The original painting was done in 1784, but is currently lost. Almost all of the original prints date to 1796, with the only exception being a sketch of the original gallery space in which it hung.
West Wall, The Great Room, Somerset House, the main space of the summer exhibition of the Royal Academy of Arts, 1784, Edward Francis Burney, 1784, British Museum. |
Here's a detail of a sketch of the original painting, as it hung in an exhibition hall in 1784. Click to enlarge:
Below is a print made of the now-lost painting in 1784. The engraving notes that "the size of the picture is 12 feet by 8 feet 5 inches" - quite sizable.

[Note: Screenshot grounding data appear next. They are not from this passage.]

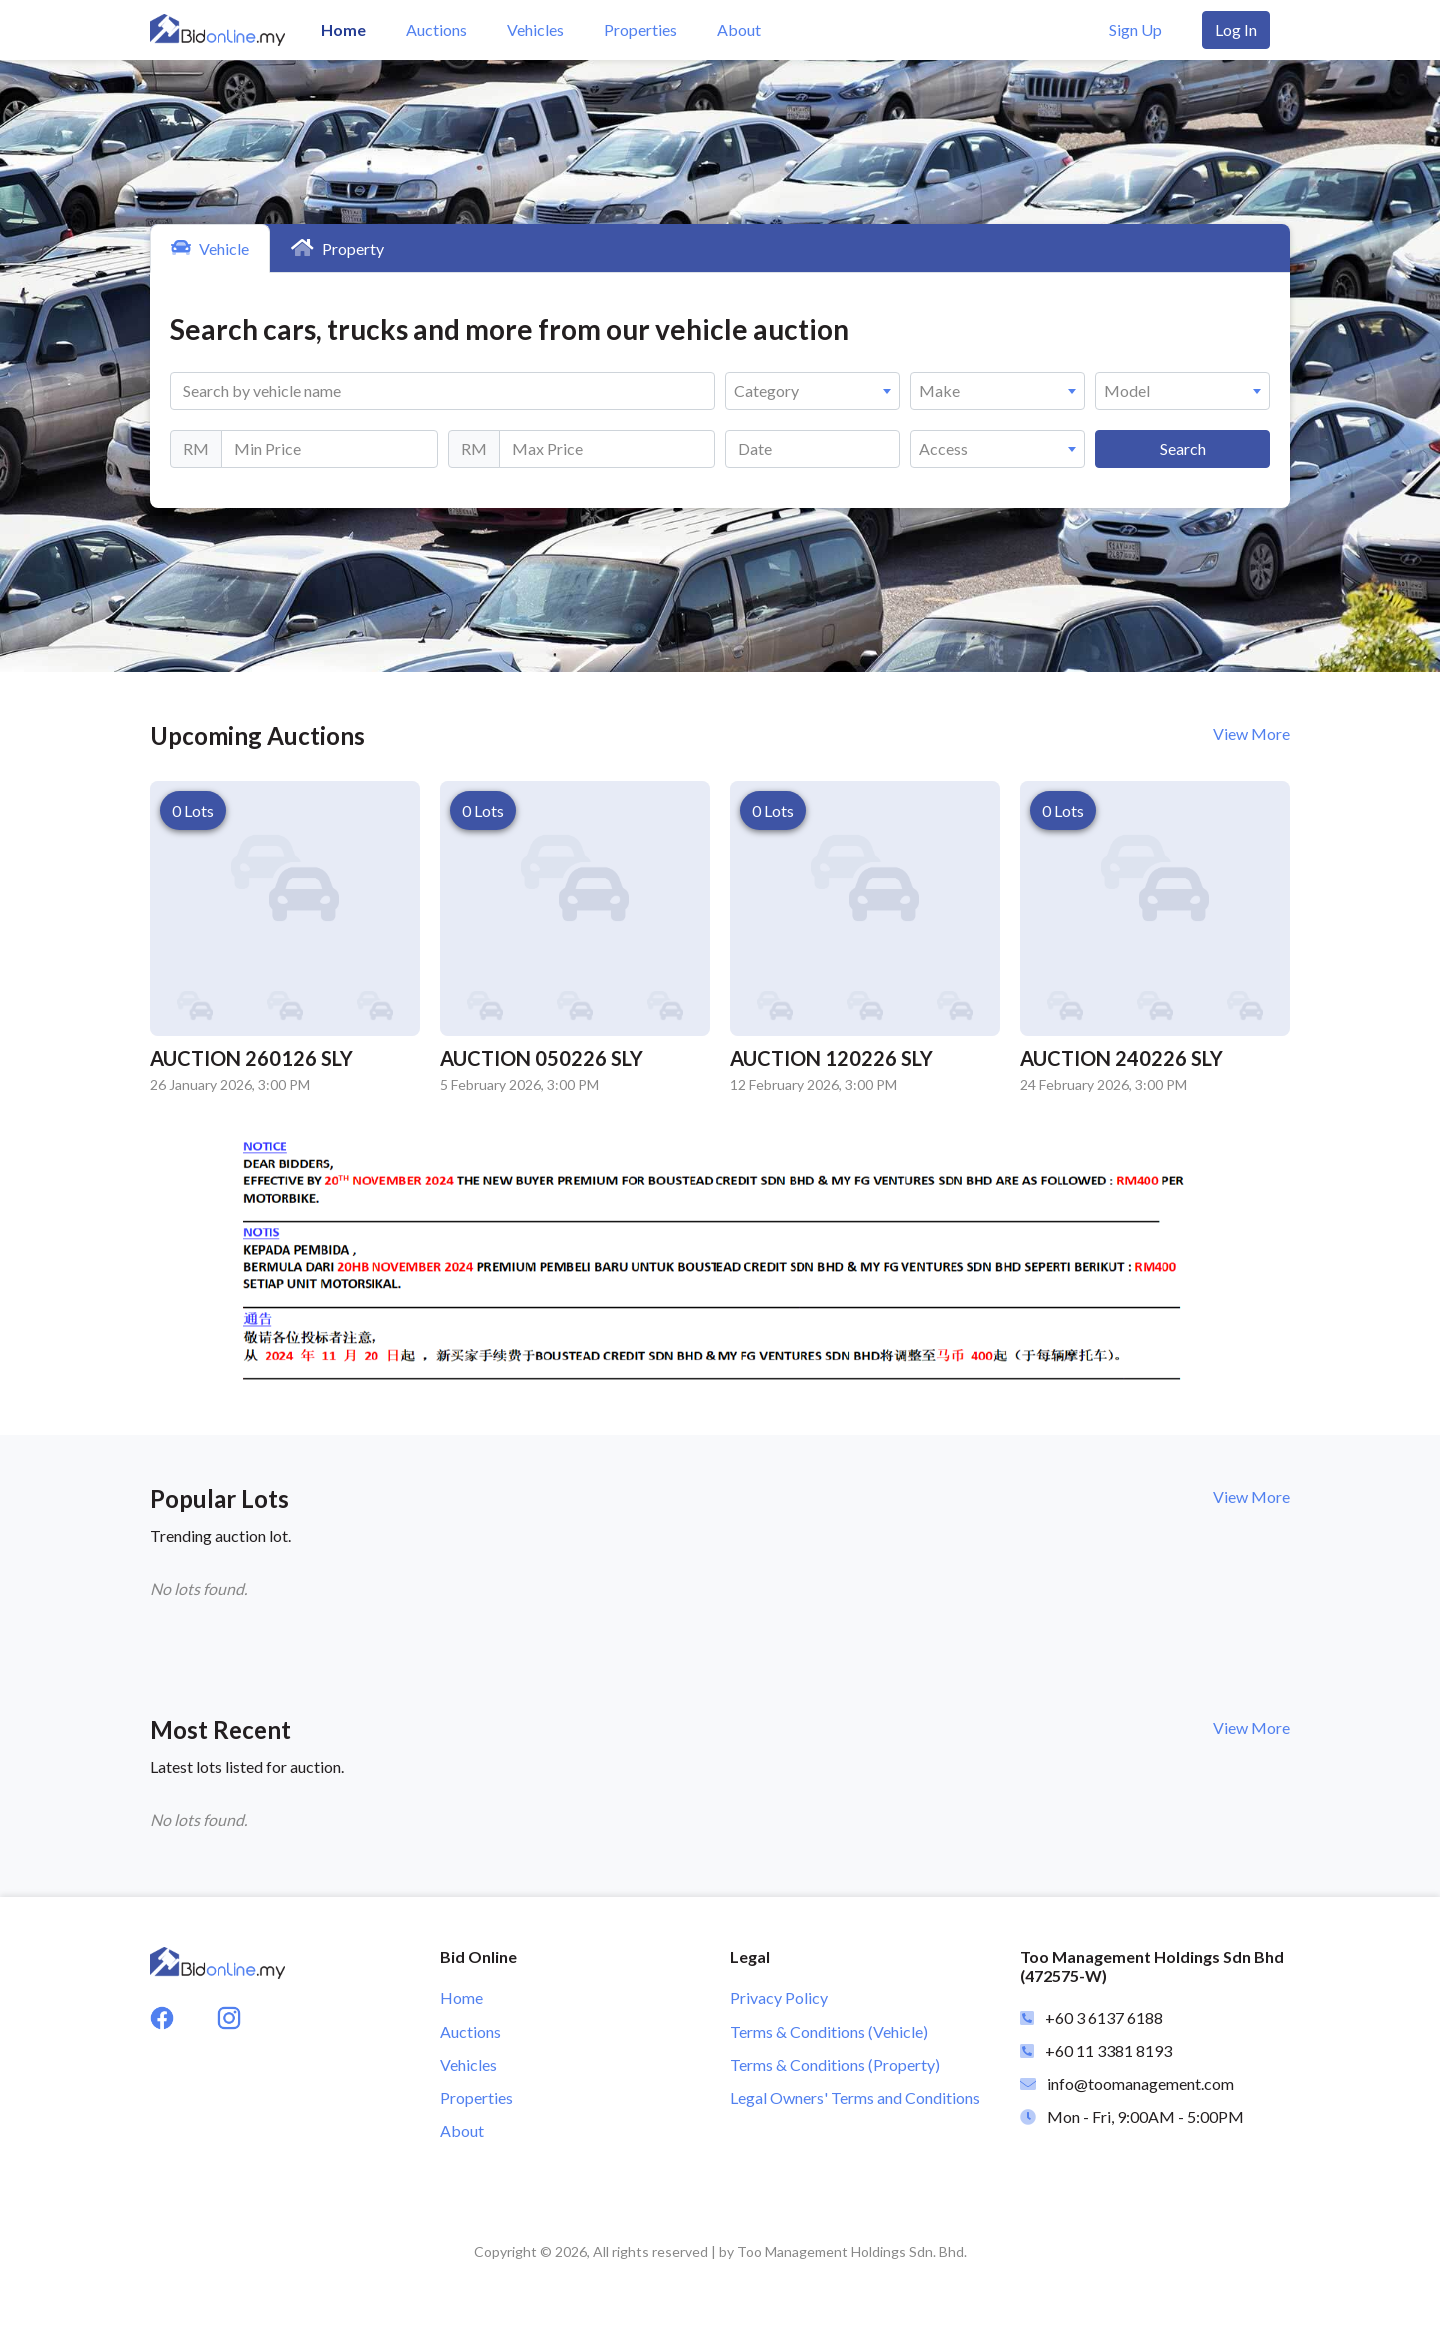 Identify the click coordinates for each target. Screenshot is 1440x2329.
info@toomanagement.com (1140, 2083)
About (739, 29)
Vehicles (535, 29)
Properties (640, 29)
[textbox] (812, 391)
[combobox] (812, 391)
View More (1251, 733)
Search (1183, 448)
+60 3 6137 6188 (1104, 2017)
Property (337, 248)
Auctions (436, 29)
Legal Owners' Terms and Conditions (855, 2097)
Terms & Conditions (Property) (835, 2064)
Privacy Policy (779, 1997)
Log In (1236, 29)
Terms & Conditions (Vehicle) (829, 2031)
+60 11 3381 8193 (1108, 2050)
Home (343, 29)
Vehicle (210, 248)
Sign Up (1135, 29) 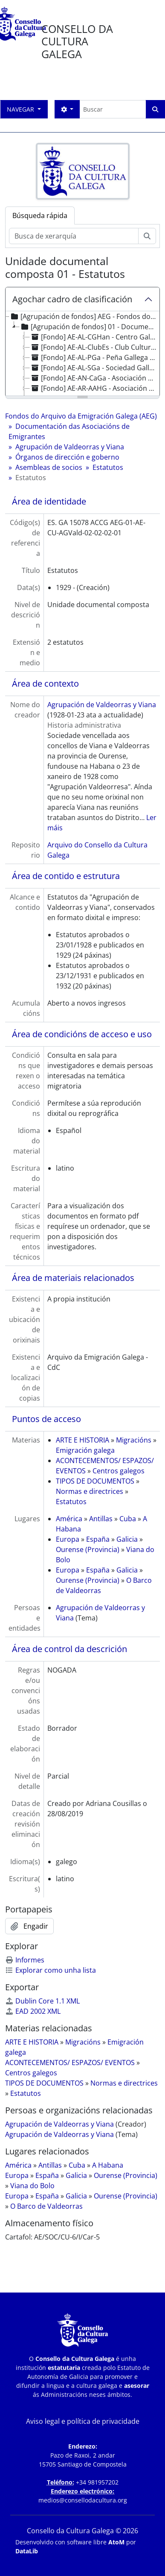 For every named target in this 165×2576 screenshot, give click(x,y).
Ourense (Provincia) (87, 1549)
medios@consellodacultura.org (82, 2500)
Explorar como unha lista (50, 1970)
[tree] (82, 354)
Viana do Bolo (32, 2185)
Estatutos (108, 467)
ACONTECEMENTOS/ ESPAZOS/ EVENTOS (70, 2062)
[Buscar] (112, 109)
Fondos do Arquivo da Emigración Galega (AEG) (81, 416)
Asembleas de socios (48, 467)
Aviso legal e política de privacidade (82, 2421)
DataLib (26, 2551)
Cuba (127, 1518)
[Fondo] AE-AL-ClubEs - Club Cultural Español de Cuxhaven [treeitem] (94, 347)
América (69, 1518)
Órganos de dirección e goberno (67, 457)
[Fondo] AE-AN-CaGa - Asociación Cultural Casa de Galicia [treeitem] (94, 378)
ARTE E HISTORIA (82, 1440)
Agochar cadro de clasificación (72, 299)
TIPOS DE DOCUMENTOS (95, 1481)
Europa (67, 1539)
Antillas (101, 1518)
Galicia (127, 1539)
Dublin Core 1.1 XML (42, 2001)
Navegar (21, 109)
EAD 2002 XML (33, 2011)
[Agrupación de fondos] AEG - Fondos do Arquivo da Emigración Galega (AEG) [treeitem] (83, 316)
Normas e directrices (89, 1491)
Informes (24, 1960)
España (98, 1539)
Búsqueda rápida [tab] (39, 215)
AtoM (116, 2542)
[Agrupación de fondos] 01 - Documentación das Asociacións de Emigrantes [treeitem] (89, 327)
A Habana (107, 2165)
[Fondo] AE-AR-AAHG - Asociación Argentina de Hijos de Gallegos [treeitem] (94, 388)
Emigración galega (85, 1450)
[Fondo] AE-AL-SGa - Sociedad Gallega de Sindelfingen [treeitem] (94, 368)
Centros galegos (119, 1470)
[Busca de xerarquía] (74, 236)
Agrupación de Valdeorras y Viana (69, 446)
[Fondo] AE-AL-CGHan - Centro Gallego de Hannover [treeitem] (94, 337)
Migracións (133, 1440)
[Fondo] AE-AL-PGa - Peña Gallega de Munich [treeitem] (94, 357)
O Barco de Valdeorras (46, 2206) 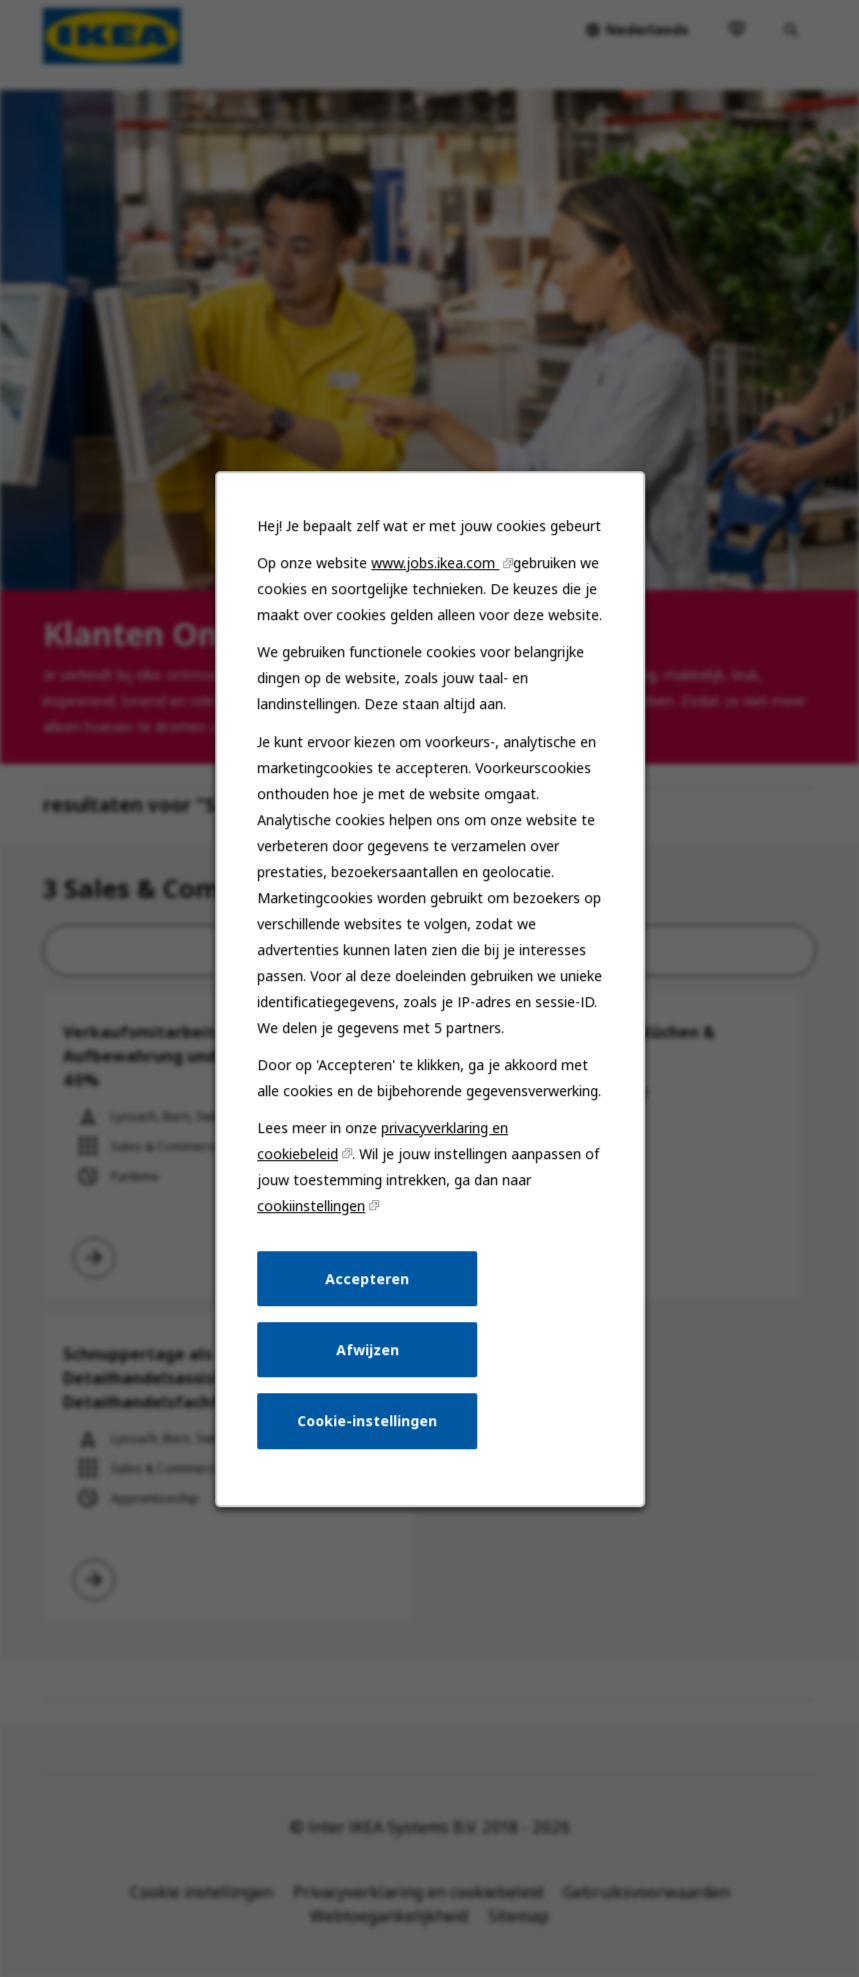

Portraits of the Officers and Men who were preserv'd from the Wreck of the Centaur Etching. T. Gaugain, London, 1784. British Museum |
Portraits of the Officers and Men who were preserv'd from the Wreck of the Centaur Hand-colored aquatint. T. Philips, London, 1796. National Maritime Museum, Greenwich, London |
The sailors' clothing looks quite similar to the styles from the early 1790s that I am more familiar with: short hair, baggy white trousers, and shirts with narrow-banded cuffs. The standing sailor wears his blue jacket with a shirt underneath and no waistcoat, while another man wears a white shirt with no waistcoat, letting us see his finely-pleated shoulders. A blue neck-cloth flutters at the neck of a man in the background of the 1796 aquatint. In both editions the sailor mounted on the bow of the boat has a red jacket with a broad turned-down collar and large blue neck-cloth loosely tied around his neck.